I have 10 dogs, some large (Lab, Standard Poodles and a Dobe) and it's really not so expensive to keep them all on bottled water (and I'm as cheap as they come!). We buy it by the gallon in stores like Wal*Mart (not that I'll shop there much for ethical reasons) for 58c a gallon. With all 10 dogs, we go through about 2 gallons of water a day (we also add it to the food) at a cost of only about $1.20 a day and that includes frequently changing it. It's much cheaper to do it this way than buy the individual bottles of water.

Just a thought if you're interested. :)

I'm not a really big fan of water bottles because they are nearly impossible to wash. I've had other critters that used water bottles (bunnies and ferrets), but those darned bottles are so hard to clean. Even if you get the inside of the bottle clean, I never could find a way to effectively clean out the little tubey part with the little roller ball thingy and it would get so slimey.

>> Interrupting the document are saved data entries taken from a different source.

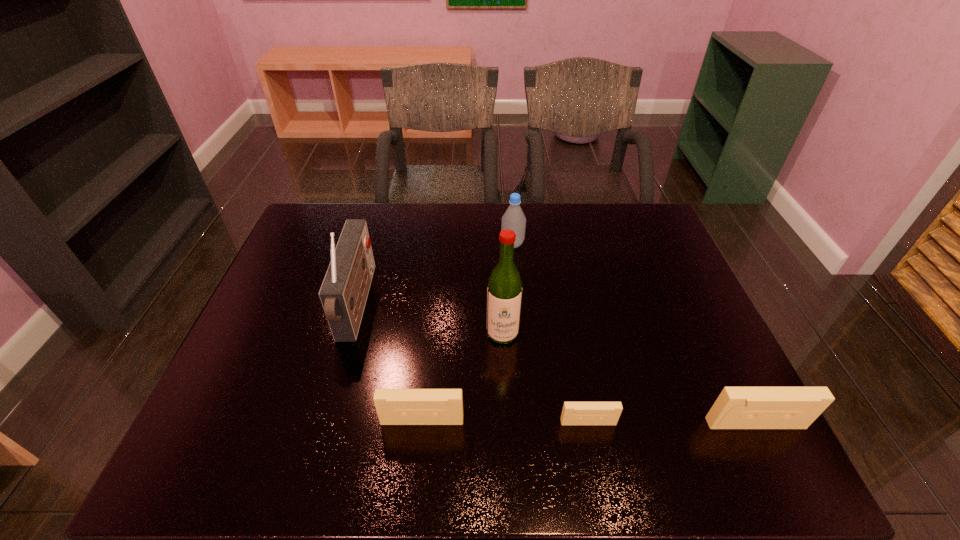 Considering the uniform spacing of videotapes, where should an additional videotape be positioned on the left? Please locate a free spot. Please provide its 2D coordinates. Your answer should be formatted as a tuple, i.e. [(x, y)], where the tuple contains the x and y coordinates of a point satisfying the conditions above.

[(257, 419)] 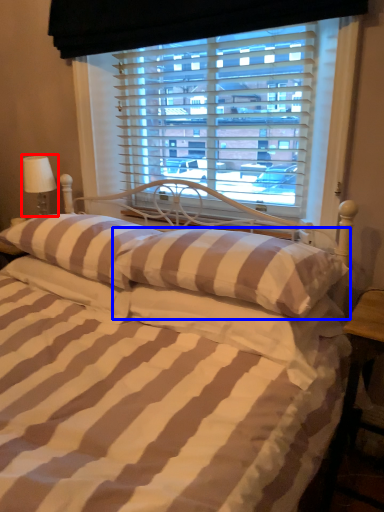 Question: Which object is closer to the camera taking this photo, table lamp (highlighted by a red box) or pillow (highlighted by a blue box)?

Choices:
 (A) table lamp
 (B) pillow

Answer: (B)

I didn't want to soak them in any kind of cleaner because I worry about residual stuff with plastics, but I couldn't get inside there to clean adequately (or what I'd consider adequate). Maybe I was just doing it wrong. I used to consider putting some of my bearded dogs on water bottles, but after the bottle woes with the other critters, I said forget it.

I do have three Lhasa Apsos and a Schnauzer that drink the bottled water from stainless steel pans (cleaned and changed at least three times daily now instead of the once we used to do) and none of them have beard stains. One of my Lhasas is white and the Schnauzer's beard is very light silver and none of them have beard stains (can't say their faces are dry, though :oops: ). They used to stain horribly.

I'm not dissin' your method. Just throwing out my own experience. :wink:

DP, I don't know why I didn't think of that before, but it took reading this last post to realize that my dogs USED to have beard staining and don't now :oops: . Still not a bad idea for an oral exam with a dog with mouth stains, though.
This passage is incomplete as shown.